Centenas de milhões em Bitcoin no centro de um plano de sequestro violento

Sequestro e roubo de Lamborghini ligados ao furto de centenas de milhões de dólares em bitcoin agora estão no centro de um caso criminal federal, destacando os perigos do mundo real que podem surgir de disputas de criptomoedas de alto risco.

Principais pontos:

    • Autoridades federais ligaram um sequestro e um roubo de carro a esforços para obter bitcoin conectado a um furto de centenas de milhões.
    • Grandes fortunas em criptomoedas podem desencadear esquemas violentos além das plataformas digitais.
    • Autoridades continuam perseguindo crimes relacionados a criptomoedas que evoluem para ataques físicos.

Um Furto de Bitcoin se Tornou o Foco de um Caso Federal Violento

O Departamento de Justiça dos EUA (DOJ) afirmou nesta semana que Adam Iza, um homem de 25 anos da Califórnia, se declarou culpado em um caso federal envolvendo uma tentativa de roubo de bitcoin e um sequestro em Danbury, Connecticut, cerca de 80 km a nordeste de Nova York.

Autoridades federais descreveram um plano para alcançar BTC ligado a um furto de centenas de milhões de dólares através de um sequestro de Lamborghini e abdução.
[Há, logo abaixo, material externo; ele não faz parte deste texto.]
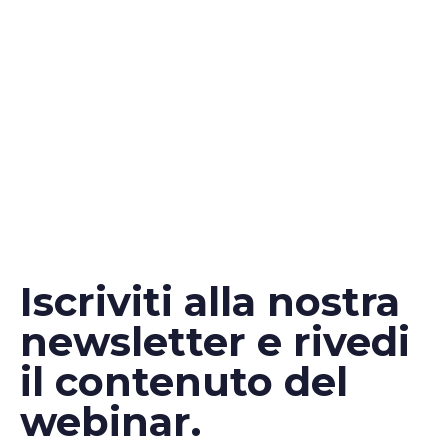
Iscriviti alla nostra
newsletter e rivedi
il contenuto del
webinar.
Documentos judiciais indicam que Iza ajudou a financiar e coordenar o esquema, mantendo contato com certos sequestradores por meio de celulares e aplicativos de mensagens criptografadas enquanto dirigia as operações logísticas.

Autoridades alegaram que o esquema tinha como alvo os pais de um indivíduo envolvido em um grande furto de bitcoin, com o objetivo de obter acesso a parte da criptomoeda roubada. O esforço culminou no sequestro das vítimas após um violento roubo de Lamborghini.

O DOJ afirmou:

“A investigação revelou que as vítimas do sequestro são os pais de um indivíduo que participou do furto de centenas de milhões de dólares em bitcoin.”

O incidente se soma a uma série de casos nos quais criminosos supostamente visaram indivíduos ligados a grandes holdings de criptomoedas. Autoridades federais em Minnesota acusaram dois irmãos de roubar 8 milhões de dólares em criptomoedas após manter uma família sob ameaça de arma por nove horas.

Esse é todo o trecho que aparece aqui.